Qwen3-Coder-Next 80B in Three Modes: BF16 CPU / IQ4_NL Hybrid / nvfp4 GPU Measured

Background

Qwen3-Coder-Next is an ~80B parameter MoE model specialized for coding. Strong in code generation, review, and security auditing, it’s a candidate for local coding assistant deployment.

The problem is too many execution options: BF16 unquantized CPU inference, IQ4_NL Hybrid GPU offload (experts on CPU), nvfp4 full GPU inference. Each has different speed/quality/VRAM characteristics. All three were measured on the same hardware to establish per-use-case selection criteria.

Objective

Confirm BF16 CPU inference speed and quality (maximum precision mode)
Quantify Expert Offload speed penalty with IQ4_NL Hybrid
Measure nvfp4 GPU throughput
Evaluate coding task quality

Test Environment

Item	Specification
CPU	AMD EPYC 9175F (Zen 5, 16C, L3 512MB)
GPU	NVIDIA RTX PRO 6000 Blackwell Max-Q (96GB VRAM)
Memory	DDR5-6400 768GB (12ch)
OS	Ubuntu 24.04 LTS

Three Configurations

Config	Runtime	Quantization	Expert Placement	ctx
A: CPU BF16	llama.cpp	BF16 (unquantized)	All CPU	16K
B: Hybrid offload	ik_llama.cpp	IQ4_NL	Expert=CPU, Attn=GPU	65K
C: GPU nvfp4	vLLM	nvfp4	All GPU	32K

Results

Config A: BF16 CPU (th=13, ctx=16K)

Metric	Measured
PP (short prompt)	33.37 tok/s
PP (287 tokens)	117.40 tok/s
TG (sustained)	7.59 tok/s
TTFT (287 tokens)	~2.58s

Throughput stayed consistent through a 2,233-token generation. KV cache at q8_0 to manage memory pressure.

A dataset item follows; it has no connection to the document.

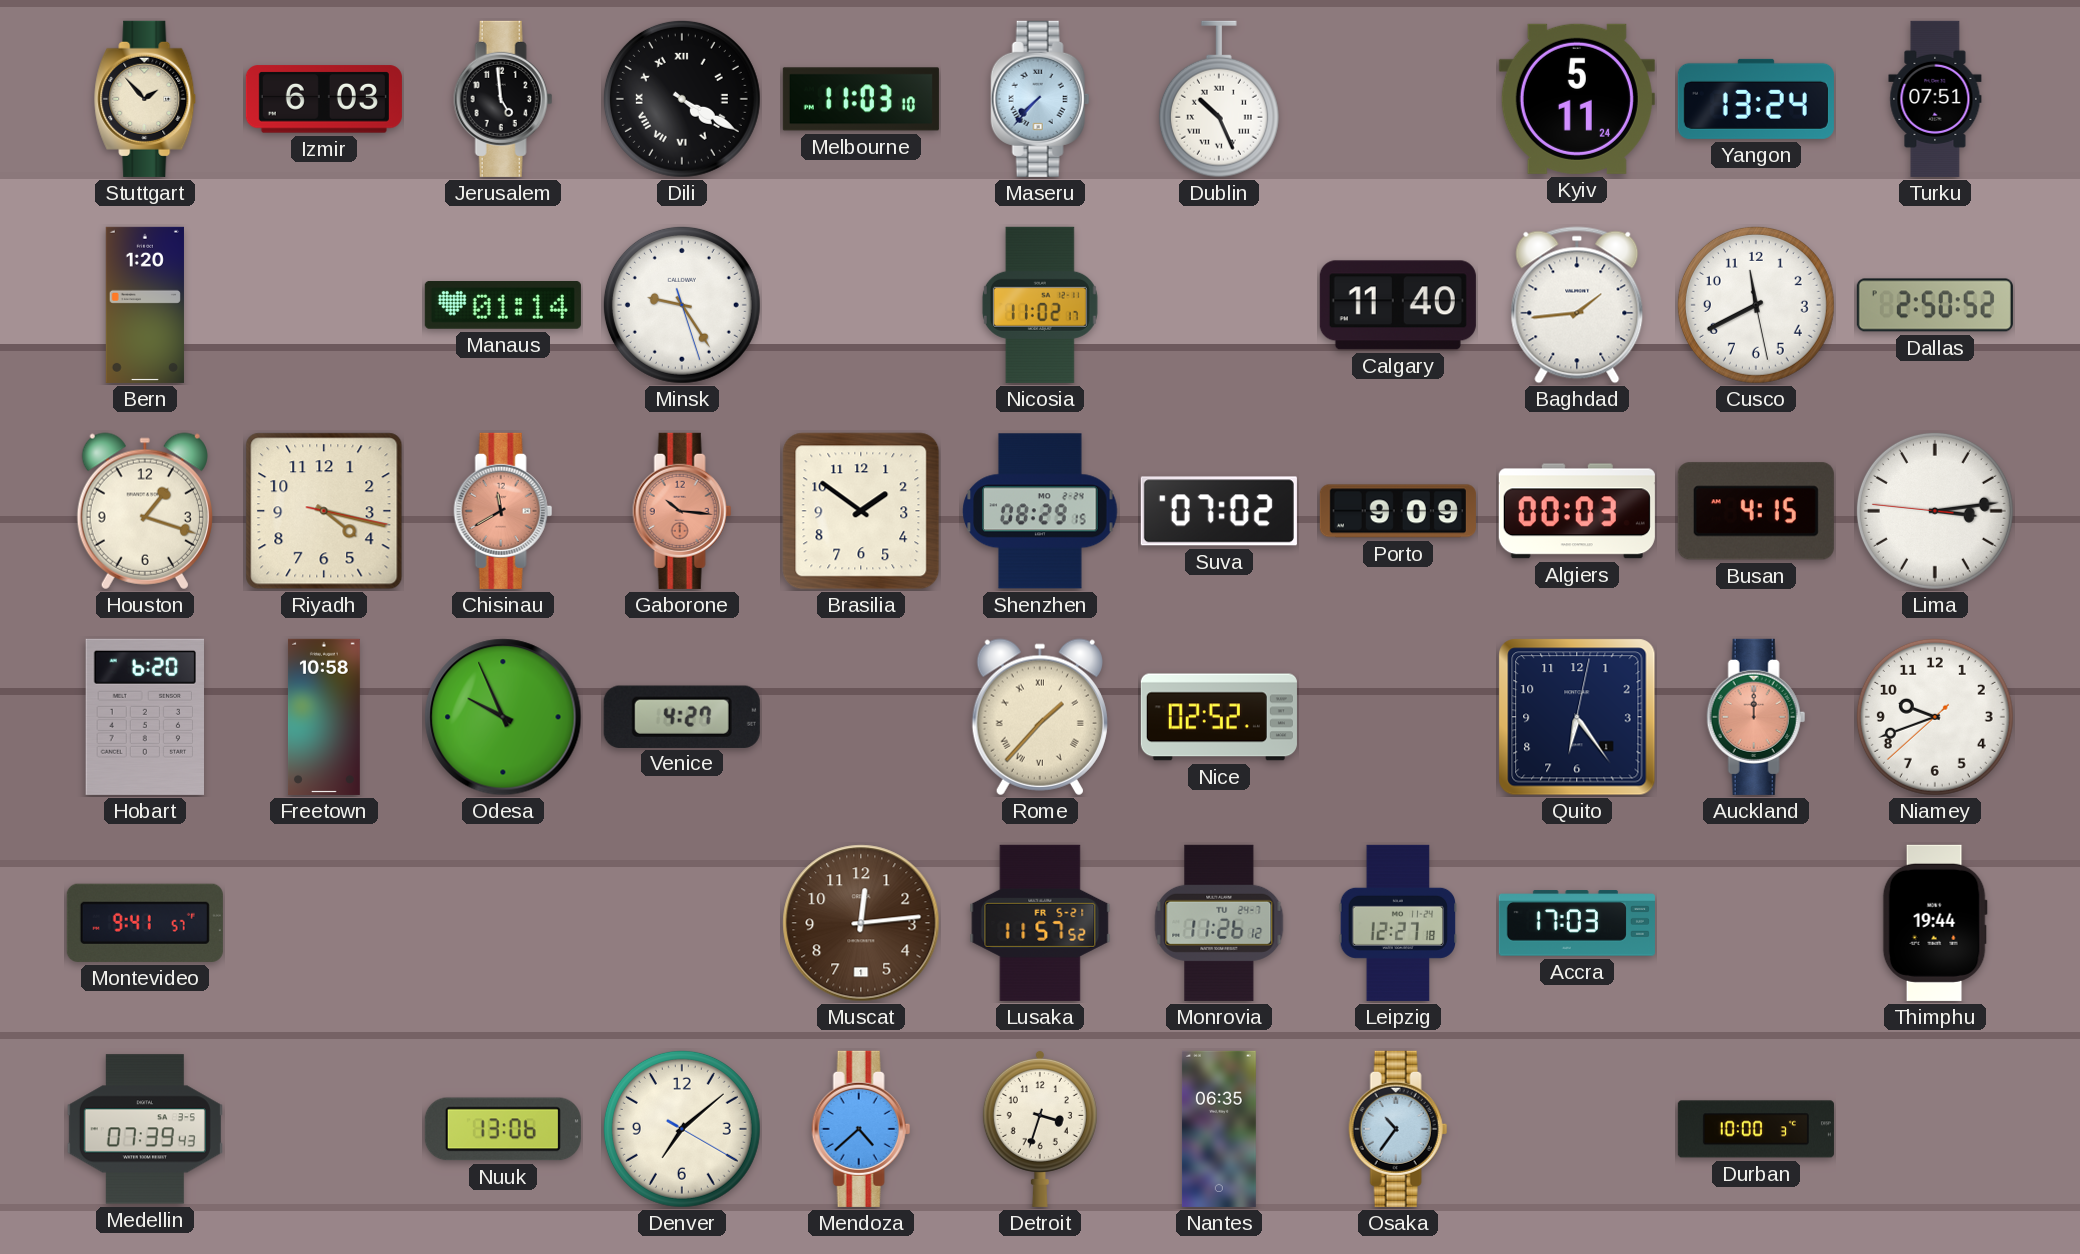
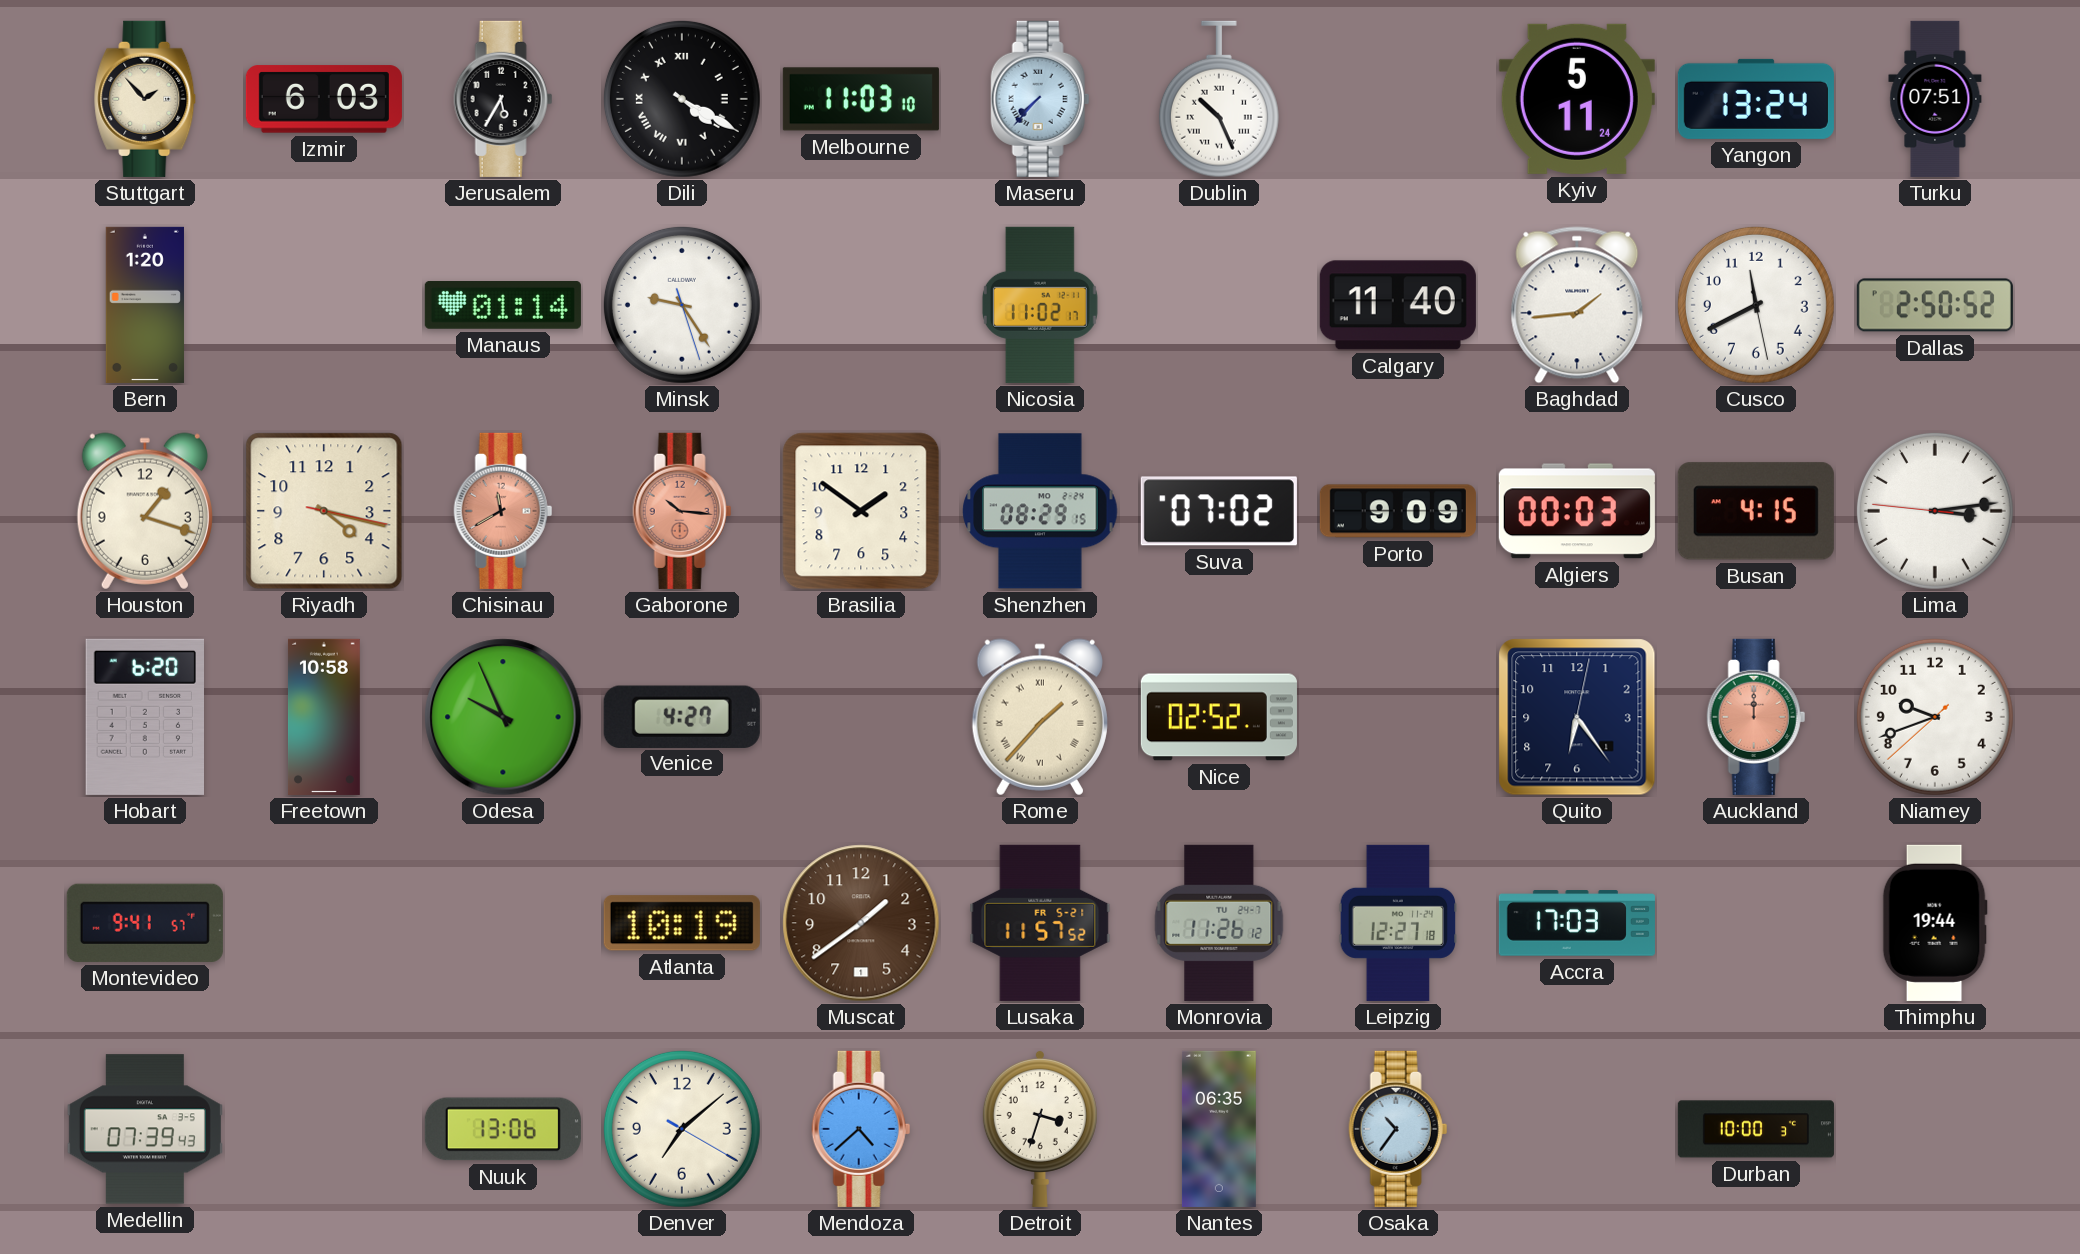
Jerusalem: 4:59 -> 5:35
Atlanta: none -> 10:19
Muscat: 12:14 -> 1:39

Config B: IQ4_NL Hybrid (Expert CPU offload, ctx=65K)

Run A: exps=CPU (Expert weights on CPU)

Metric	Measured
GPU buffer (weights)	1,403 MiB
CPU buffer (weights)	41,472 MiB
graph_splits	98
TG (weighted avg)	58.94 tok/s
PP (representative)	761-1,120 tok/s

Run B: No exps=CPU (All weights on GPU)

Metric	Measured
GPU buffer (weights)	42,875 MiB
graph_splits	2
TG (weighted avg)	85.36 tok/s
PP (representative)	880-3,572 tok/s

Expert Offload speed penalty: -31% (58.94 → 85.36 tok/s)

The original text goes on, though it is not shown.